*** Data records ***

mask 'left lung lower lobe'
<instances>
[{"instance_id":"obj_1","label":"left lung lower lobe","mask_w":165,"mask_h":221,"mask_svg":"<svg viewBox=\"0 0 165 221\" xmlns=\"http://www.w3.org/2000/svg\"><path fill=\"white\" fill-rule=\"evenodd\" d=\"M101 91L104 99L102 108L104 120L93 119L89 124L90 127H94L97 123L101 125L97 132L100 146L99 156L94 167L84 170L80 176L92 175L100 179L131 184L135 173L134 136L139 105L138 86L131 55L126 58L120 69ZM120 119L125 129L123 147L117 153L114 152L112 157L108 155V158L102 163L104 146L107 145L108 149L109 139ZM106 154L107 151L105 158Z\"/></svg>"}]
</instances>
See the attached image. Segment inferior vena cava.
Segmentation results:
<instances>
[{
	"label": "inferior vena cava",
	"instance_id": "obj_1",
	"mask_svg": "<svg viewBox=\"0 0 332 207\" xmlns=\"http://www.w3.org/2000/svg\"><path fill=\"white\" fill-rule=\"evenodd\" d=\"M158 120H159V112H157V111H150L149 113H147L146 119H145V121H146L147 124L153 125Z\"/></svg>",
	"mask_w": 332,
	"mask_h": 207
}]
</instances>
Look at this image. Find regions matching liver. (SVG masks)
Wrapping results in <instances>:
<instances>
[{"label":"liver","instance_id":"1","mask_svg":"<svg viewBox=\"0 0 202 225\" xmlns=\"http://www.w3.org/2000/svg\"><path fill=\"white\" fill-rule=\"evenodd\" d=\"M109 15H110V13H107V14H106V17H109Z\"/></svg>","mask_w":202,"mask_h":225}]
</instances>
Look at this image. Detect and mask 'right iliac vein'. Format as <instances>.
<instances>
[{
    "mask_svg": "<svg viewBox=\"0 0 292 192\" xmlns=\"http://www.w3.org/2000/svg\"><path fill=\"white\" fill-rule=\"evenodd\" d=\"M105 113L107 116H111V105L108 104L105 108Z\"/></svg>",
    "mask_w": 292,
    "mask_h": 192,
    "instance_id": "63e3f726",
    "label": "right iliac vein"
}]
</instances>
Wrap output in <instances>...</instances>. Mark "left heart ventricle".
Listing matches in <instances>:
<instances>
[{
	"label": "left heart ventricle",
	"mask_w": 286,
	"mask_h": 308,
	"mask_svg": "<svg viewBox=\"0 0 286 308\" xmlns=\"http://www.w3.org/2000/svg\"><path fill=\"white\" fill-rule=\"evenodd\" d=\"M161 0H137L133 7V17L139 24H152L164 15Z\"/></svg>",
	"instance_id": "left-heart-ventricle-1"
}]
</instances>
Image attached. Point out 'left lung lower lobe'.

*** End of Data records ***

Using the records above, please retype only the run of lines from the line holding "Look at this image. Detect" through the last line, both ends included.

Look at this image. Detect and mask 'right iliac vein'. Format as <instances>.
<instances>
[{
    "mask_svg": "<svg viewBox=\"0 0 292 192\" xmlns=\"http://www.w3.org/2000/svg\"><path fill=\"white\" fill-rule=\"evenodd\" d=\"M105 113L107 116H111V105L108 104L105 108Z\"/></svg>",
    "mask_w": 292,
    "mask_h": 192,
    "instance_id": "63e3f726",
    "label": "right iliac vein"
}]
</instances>
Wrap output in <instances>...</instances>. Mark "left heart ventricle".
Listing matches in <instances>:
<instances>
[{
	"label": "left heart ventricle",
	"mask_w": 286,
	"mask_h": 308,
	"mask_svg": "<svg viewBox=\"0 0 286 308\" xmlns=\"http://www.w3.org/2000/svg\"><path fill=\"white\" fill-rule=\"evenodd\" d=\"M161 0H137L133 7V17L139 24H152L164 15Z\"/></svg>",
	"instance_id": "left-heart-ventricle-1"
}]
</instances>
Image attached. Point out 'left lung lower lobe'.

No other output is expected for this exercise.